__TASK__. Search the data below for the string "فولت". Extract every line that contains it.

(Saved entries)
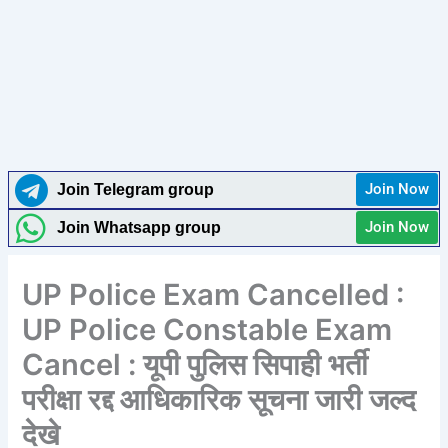
Join Now
Join Telegram group
Join Now
Join Whatsapp group
UP Police Exam Cancelled :
UP Police Constable Exam
Cancel : यूपी पुलिस सिपाही भर्ती
परीक्षा रद्द आधिकारिक सूचना जारी जल्द
देखे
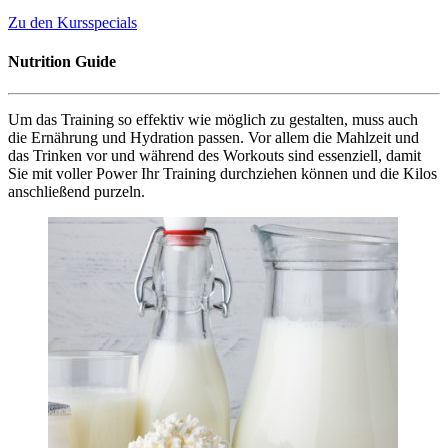
Zu den Kursspecials
Nutrition Guide
Um das Training so effektiv wie möglich zu gestalten, muss auch
die Ernährung und Hydration passen. Vor allem die Mahlzeit und
das Trinken vor und während des Workouts sind essenziell, damit
Sie mit voller Power Ihr Training durchziehen können und die Kilos
anschließend purzeln.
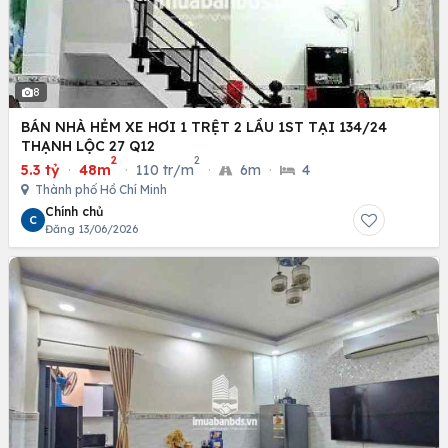
8
BÁN NHÀ HẺM XE HƠI 1 TRỆT 2 LẦU 1ST TẠI 134/24
THẠNH LỘC 27 Q12
2
2
5.3 tỷ
·
48m
·
110 tr/m
·
6m
·
4
Thành phố Hồ Chí Minh
Chính chủ
C
Đăng 13/06/2026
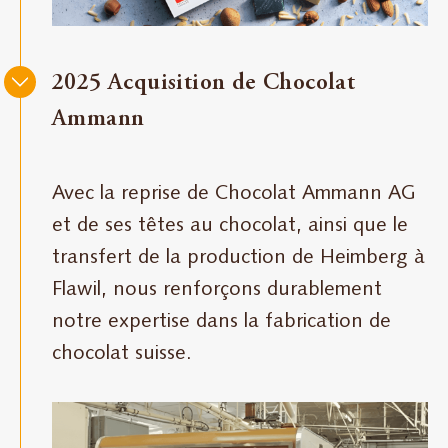
2025 Acquisition de Chocolat
Ammann
Avec la reprise de Chocolat Ammann AG
et de ses têtes au chocolat, ainsi que le
transfert de la production de Heimberg à
Flawil, nous renforçons durablement
notre expertise dans la fabrication de
chocolat suisse.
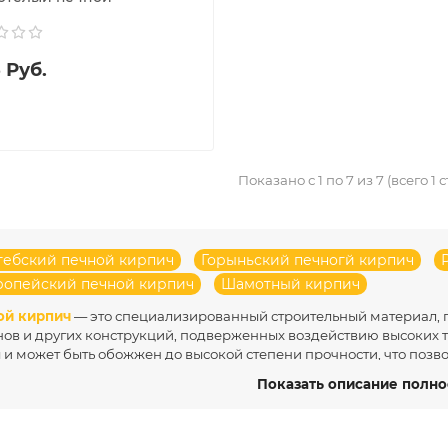
 Руб.
Показано с 1 по 7 из 7 (всего 1 
тебский печной кирпич
Горыньский печногй кирпич
ропейский печной кирпич
Шамотный кирпич
ой кирпич
— это специализированный строительный материал, 
ов и других конструкций, подверженных воздействию высоких т
 и может быть обожжен до высокой степени прочности, что поз
ческие нагрузки.
Печной кирпич в Беларуси производится на за
Показать описание полн
окачественные глины и современные технологии. Основные про
ской, Витебской и Гродненской областях, которые выпускают ог
ов и других конструкций, требующих термостойких материалов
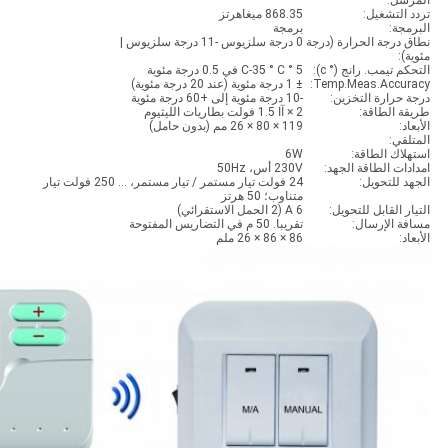
المرسل:
تردد التشغيل:
868.35 ميغاهرتز
البرمجة:
برمجة
نطاق درجة الحرارة (درجة
0 درجة سلزيوس -11 درجة سلزيوس |
مئوية):
التحكم تيمب. رانج (° c):
5 ° C-35 ° C في 0.5 درجة مئوية
Temp.Meas.Accuracy:
± 1 درجة مئوية (عند 20 درجة مئوية)
درجة حرارة التخزين:
-10 درجة مئوية إلى +60 درجة مئوية
طريقة الطاقة:
2 × آا 1.5 فولت بطاريات الليثيوم
الأبعاد:
119 × 80 × 26 مم (بدون حامل)
المتلقي:
استهلاك الطاقة:
6W
امدادات الطاقة الجهد:
230V أس، 50Hz
الجهد للتحويل:
24 فولت تيار مستمر / تيار مستمر، ... 250 فولت تيار
متناوب؛ 50 هرتز
التيار القابل للتحويل:
6 A (2 الحمل الاستقرائي)
مسافة الإرسال:
تقريبا. 50 م في التضاريس المفتوحة
الأبعاد:
86 × 86 × 26 ملم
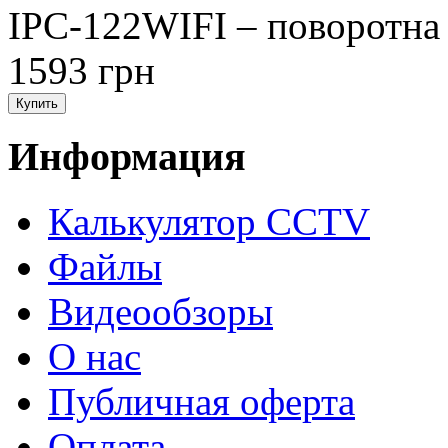
IPC-122WIFI – поворотна 
1593 грн
Информация
Калькулятор CCTV
Файлы
Видеообзоры
О нас
Публичная оферта
Оплата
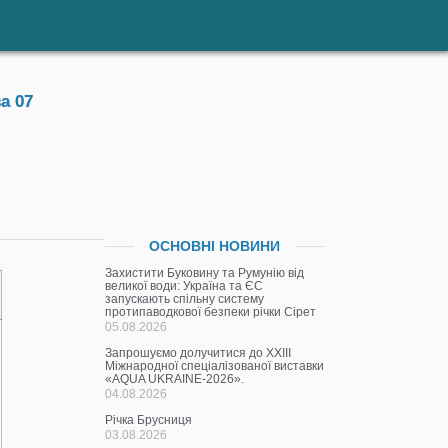
а 07
ОСНОВНІ НОВИНИ
Захистити Буковину та Румунію від
великої води: Україна та ЄС
запускають спільну систему
протипаводкової безпеки річки Сірет
05.08.2026
Запрошуємо долучитися до ХХІІІ
Міжнародної спеціалізованої виставки
«AQUA UKRAINE-2026».
04.08.2026
Річка Брусниця
03.08.2026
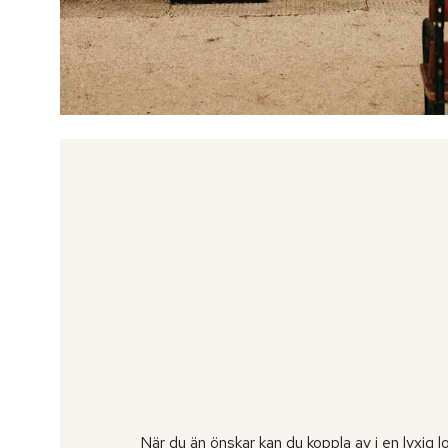
När du än önskar kan du koppla av i en lyxig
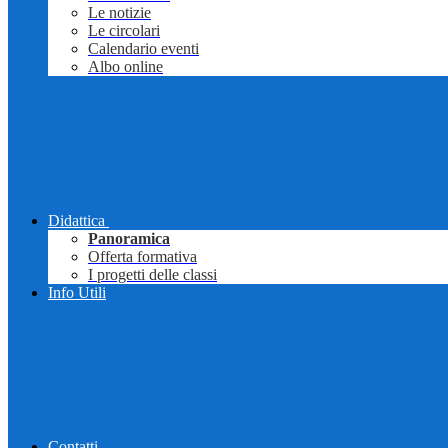
Le notizie
Le circolari
Calendario eventi
Albo online
Didattica
Panoramica
Offerta formativa
I progetti delle classi
Info Utili
Contatti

__ANSWER TO THE PROBLEM__.
2 × آا 1.5 فولت بطاريات الليثيوم
24 فولت تيار مستمر / تيار مستمر، ... 250 فولت تيار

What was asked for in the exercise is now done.